Il peut aussi arriver que l'on se sente très seul, en grande détresse, et que l'on ait besoin de bras dans lesquels pleurer, ou d'une voix réconfortante au bout du téléphone.
Il ne faut pas hésiter alors à faire la liste des personnes sur qui on sait pouvoir compter dans les moments difficiles. Ce peut être des proches mais, de temps temps, nos deuils révèlent aussi des personnes auxquelles nous n'aurions jamais pensé, mais qui sauront être là pour nous!

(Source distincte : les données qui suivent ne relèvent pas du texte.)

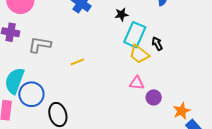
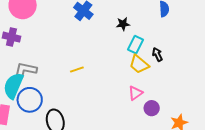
cyan rectangle: (135, 35) -> (135, 45), size x0.7
gray L-shape: (40, 45) -> (25, 70), moved
pink triangle: (137, 83) -> (135, 93), turned -42

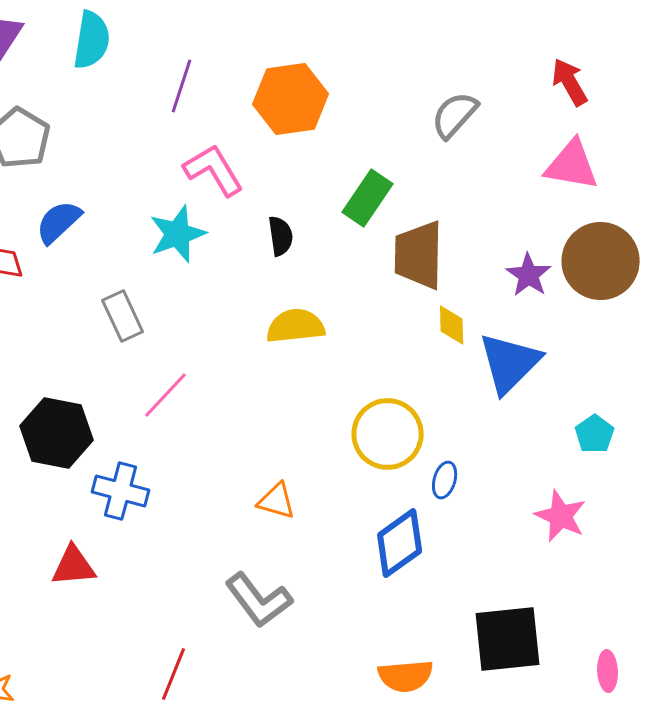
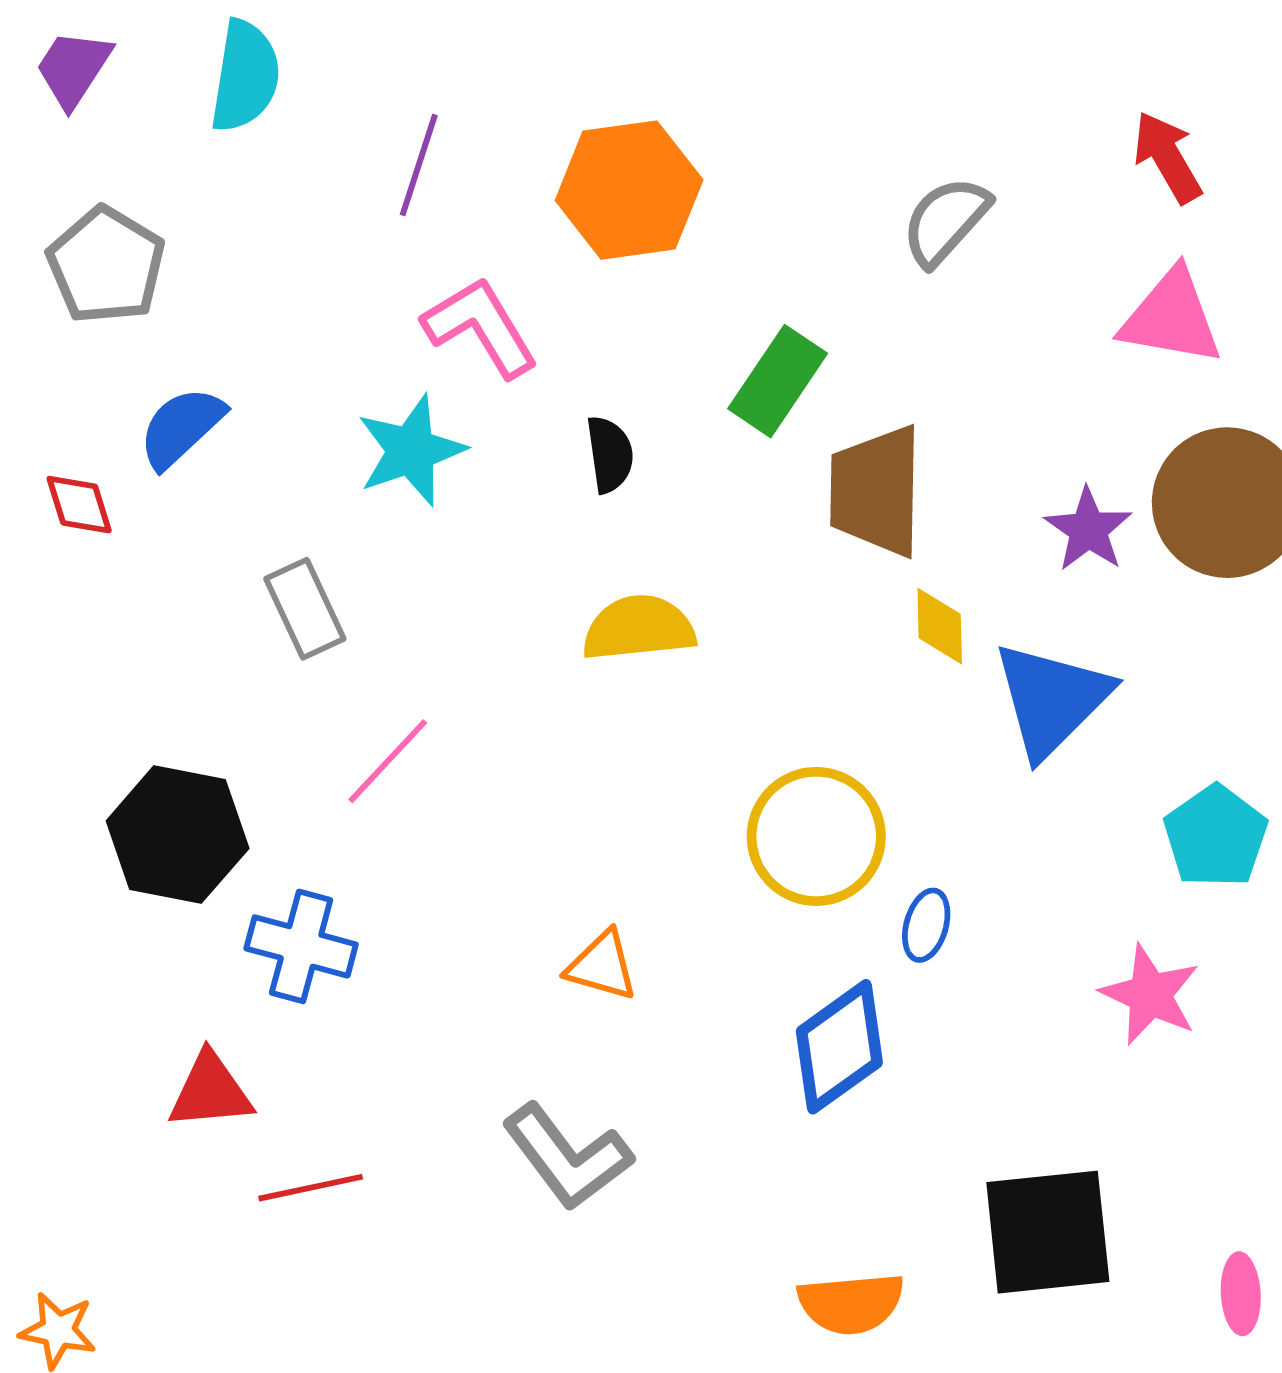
cyan pentagon: (595, 434) -> (1216, 836), size x1.4
red line: (174, 674) -> (311, 1188), moved, turned 56

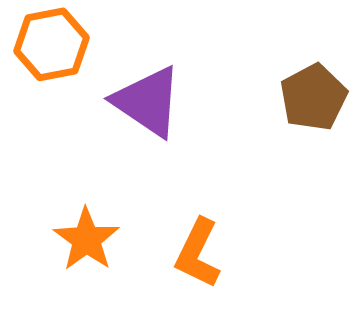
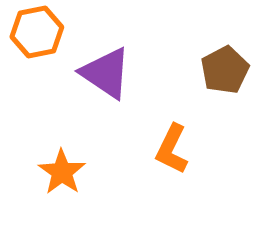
orange L-shape: (198, 253) -> (172, 149), moved

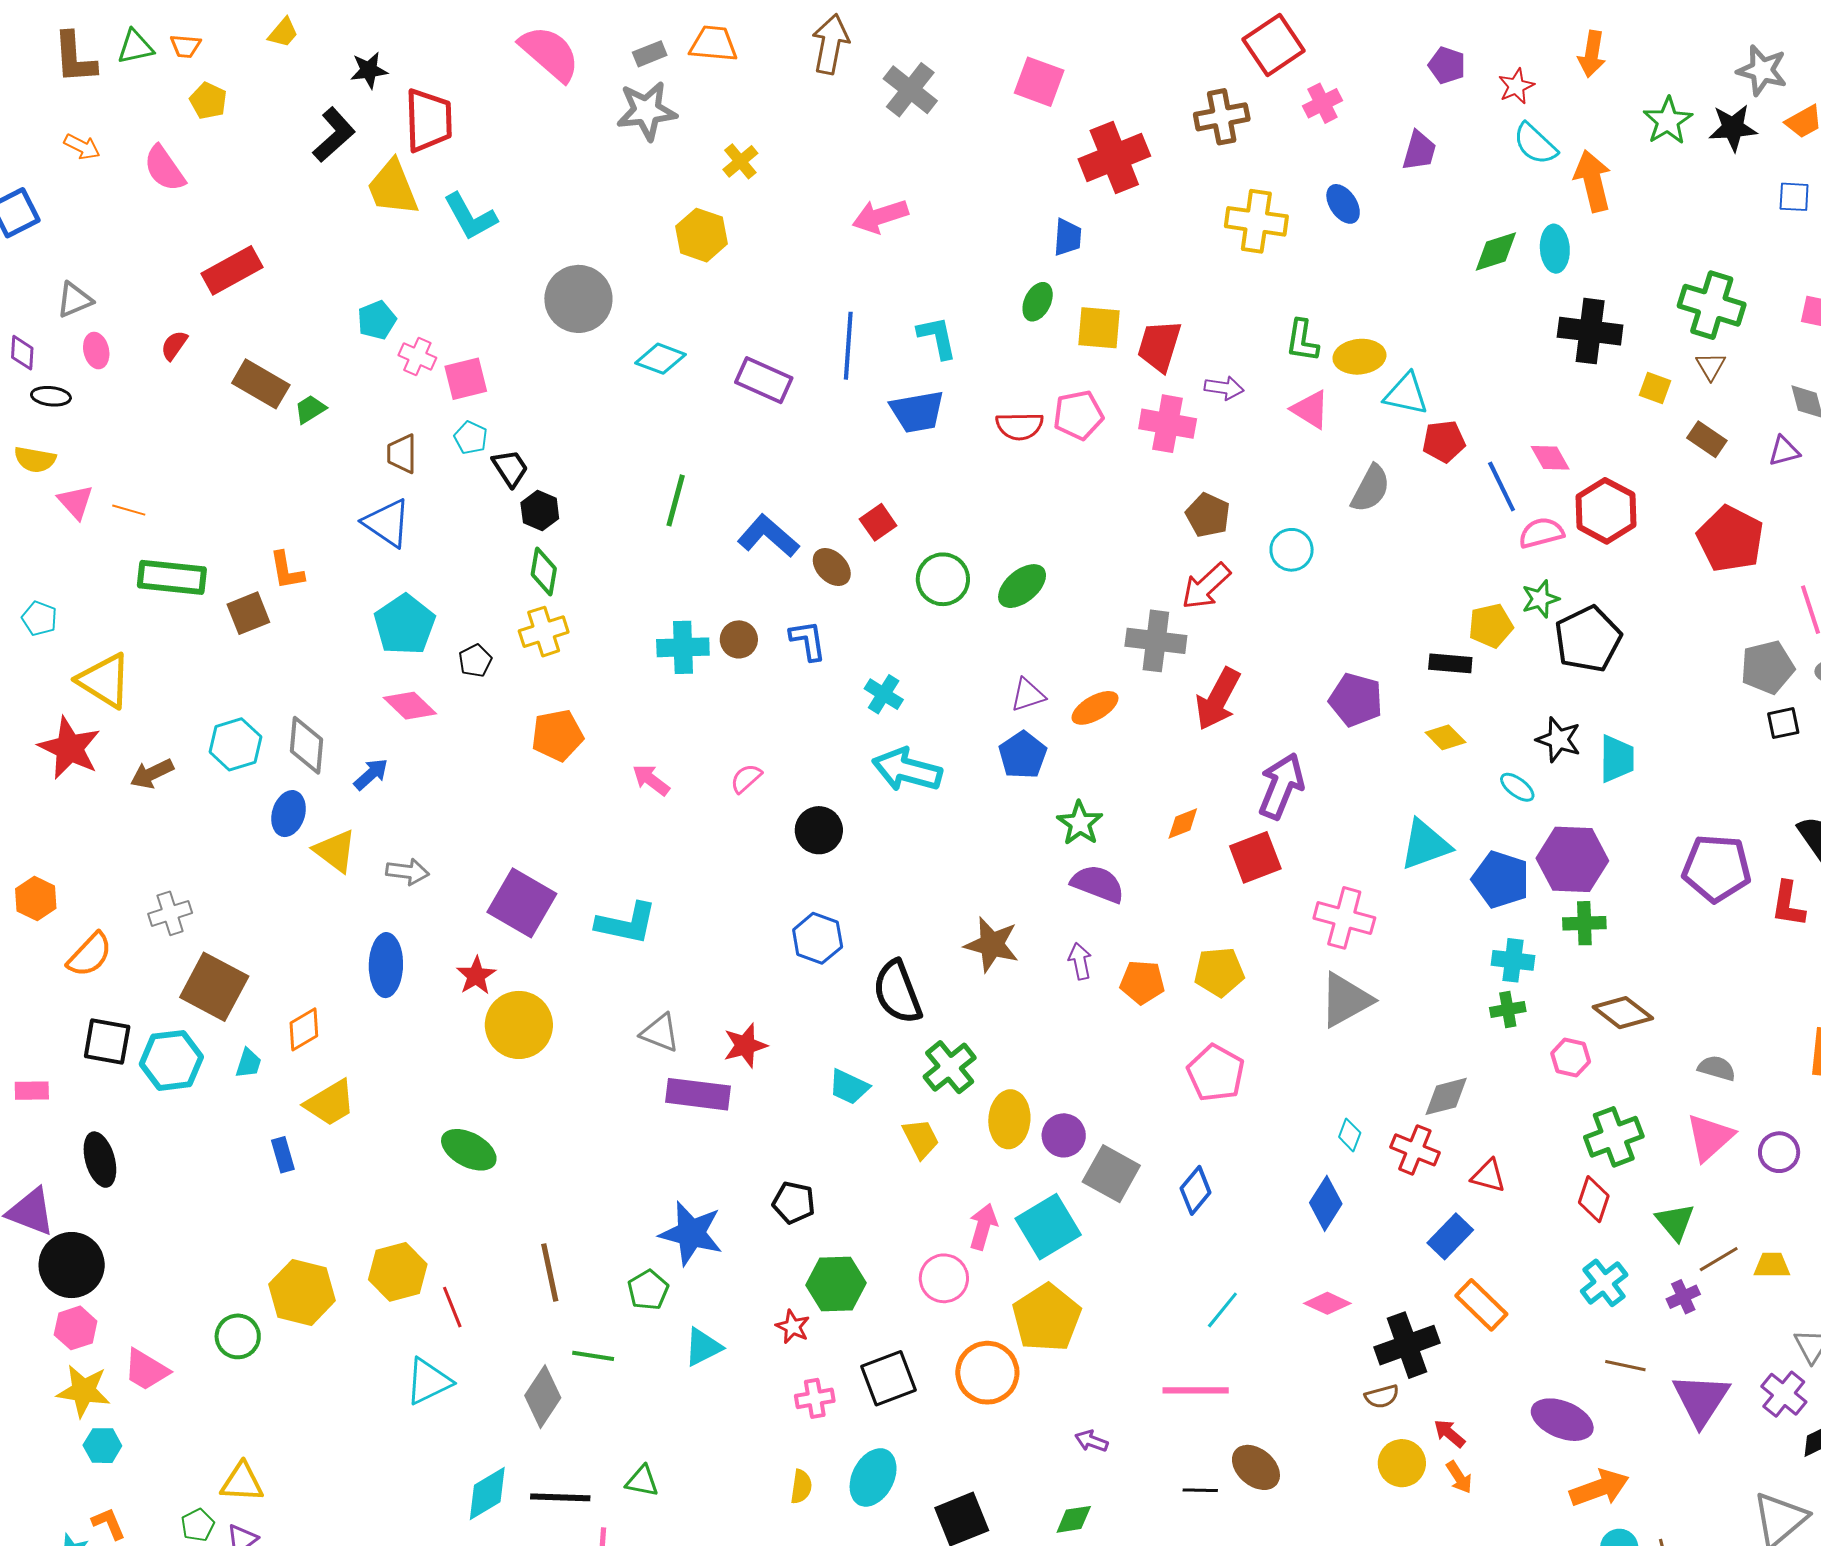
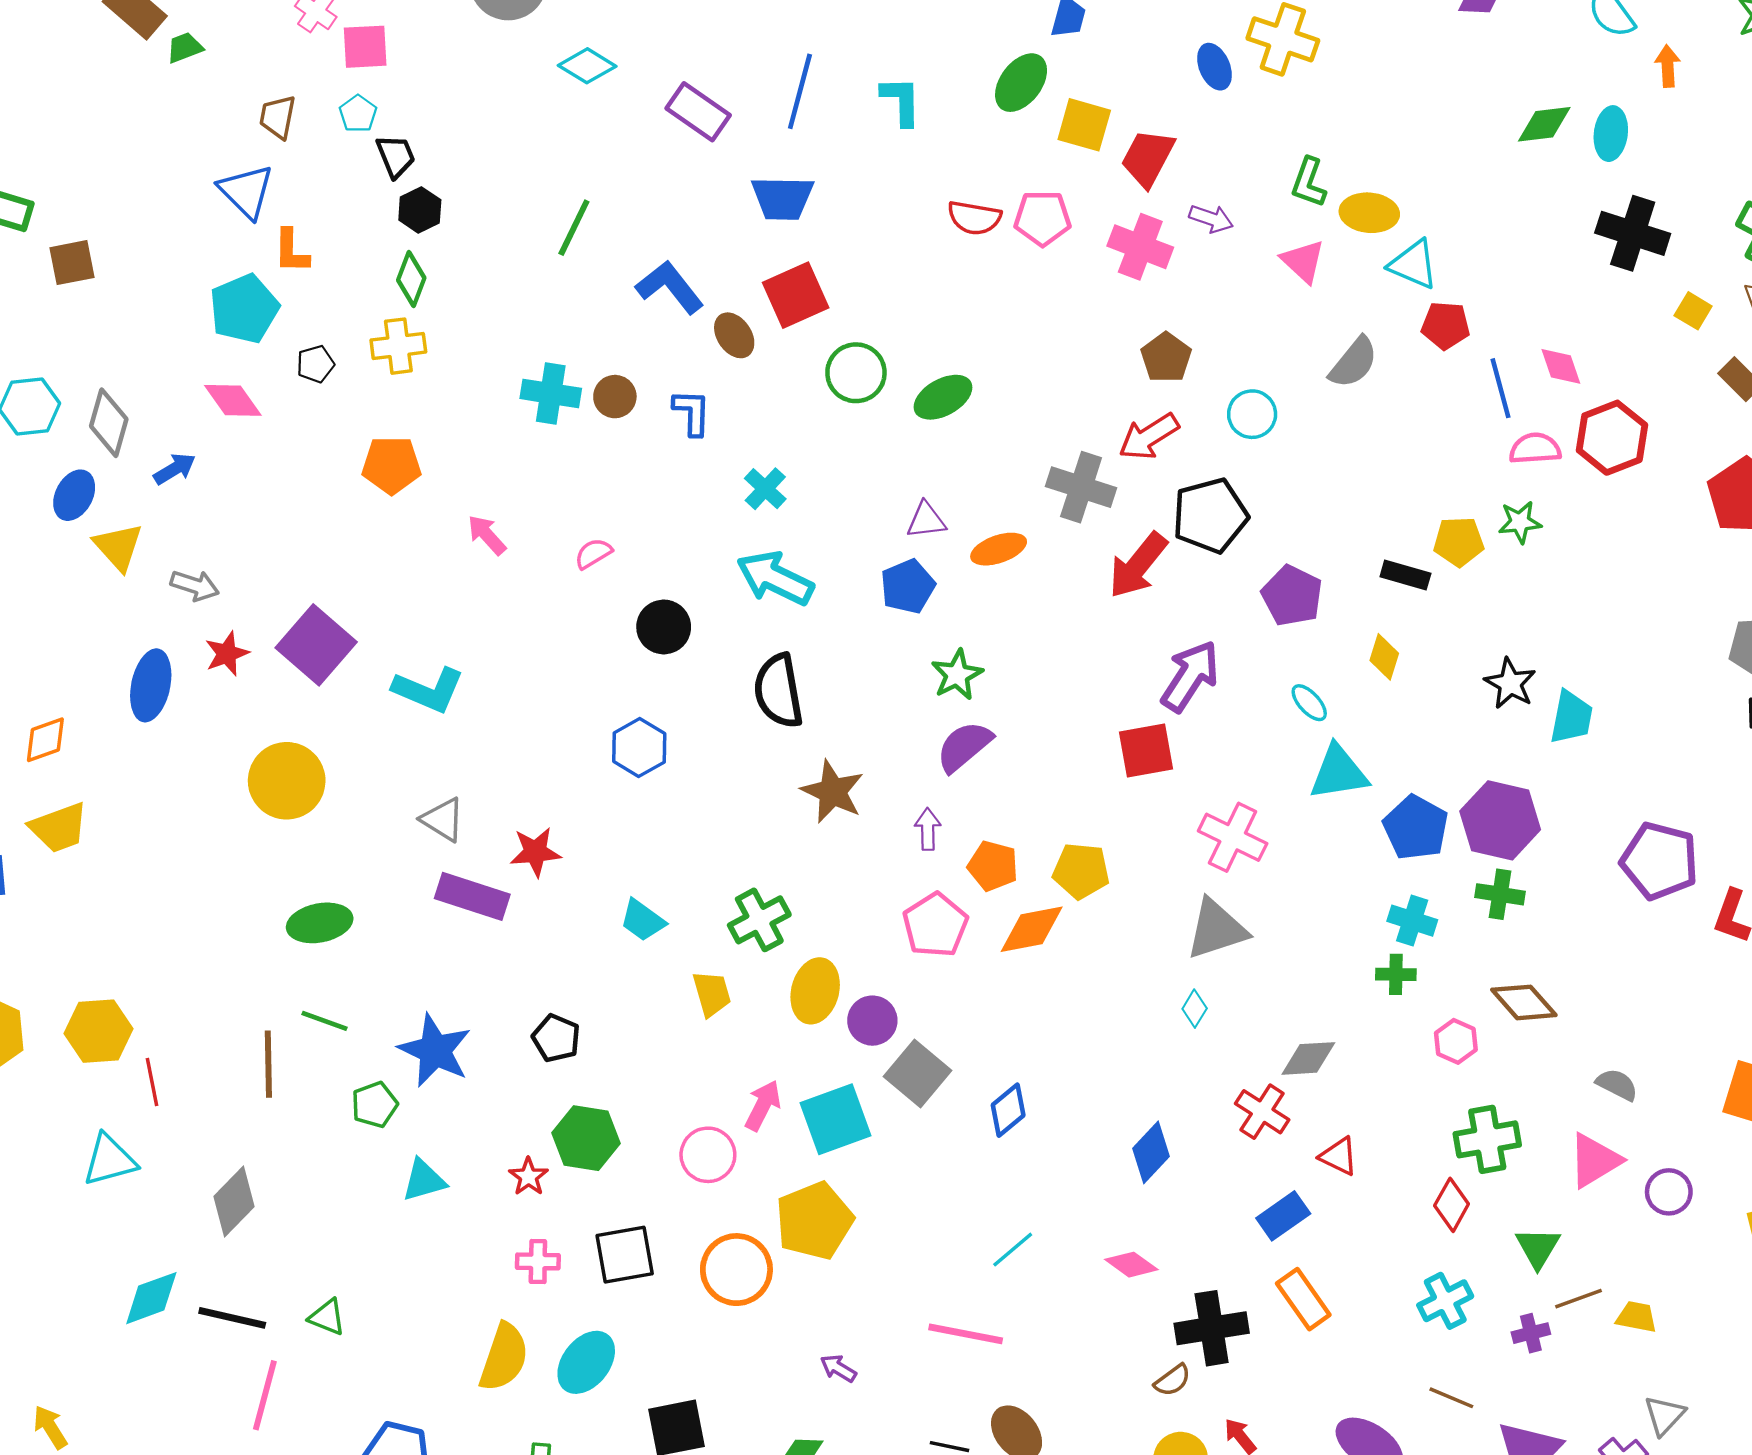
orange arrow: (1593, 181) -> (1668, 66), size x0.6
blue ellipse: (1343, 204) -> (1214, 67), moved
green ellipse: (1038, 302) -> (1021, 83), size x1.4
blue trapezoid: (917, 412) -> (782, 198), moved
red square: (878, 522) -> (796, 295), size x1.6
orange L-shape: (287, 571) -> (291, 251), moved
black pentagon: (1588, 639) -> (1210, 515), moved
yellow diamond: (1445, 737) -> (1384, 657), turned 51
cyan ellipse: (1517, 787) -> (1309, 703), moved
orange diamond: (1183, 824) -> (1032, 929), moved, size x1.6
purple semicircle: (1098, 884) -> (964, 746), turned -72
red star: (476, 976) -> (227, 654), moved
black semicircle: (897, 992) -> (778, 691), moved
pink pentagon: (1216, 1073) -> (935, 925), moved
cyan diamond: (1350, 1135) -> (1195, 1009), moved
green ellipse: (469, 1150) -> (320, 923), moved, turned -50
green line: (593, 1356) -> (324, 1021), moved
brown semicircle: (1382, 1396) -> (1172, 1380), turned -32
yellow semicircle: (801, 1487) -> (504, 1357), size x1.8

Vivre sa tristesse grâce aux souvenirs vécus avec son bébé

Perdre un bébé au cours de la grossesse est d'autant plus compliqué que les parents auront vécu peu de moments avec leur enfant.
Ils sentent, à l'intensité de leur peine, combien ce qu'ils vivent est dramatique, mais n'ont que très peu de souvenirs sur lesquels s'appuyer pour faire leur deuil.
Souvent, les parents, moi la première, sont frappés par le fait qu'il ne reste "rien" ou si peu de chose de leur bébé, après sa mort. Cet enfant que si peu de monde a connu, dont la couleur des yeux reste un mystère, tout comme la voix, comment faire son deuil?
N'oublions pas que l'enfant a vécu, avant de naître, toute une vie avec ses parents. Il a été désiré ou s'est invité de manière impromptue, il y a eu, pendant les quelques mois où il grandissait dans le ventre maternel, des échographies, des événements familiaux, des anecdotes. Le ventre s'est arrondi, il y a peut-être quelques photos de la grossesse, un ou deux monitorings...
Autant de traces de sa présence, d'une vie bien réelle.
Ressortir ces souvenirs, les garder précieusement, les raconter sur un joli cahier, pleurer en le faisant, sont autant de moyens de vivre sa tristesse, après avoir perdu un bébé mais aussi, petit à petit, de réaliser que cet enfant fait bien partie de la famille et que l'on a vraiment vécu avec lui tout un ensemble de souvenirs, joyeux ou tristes...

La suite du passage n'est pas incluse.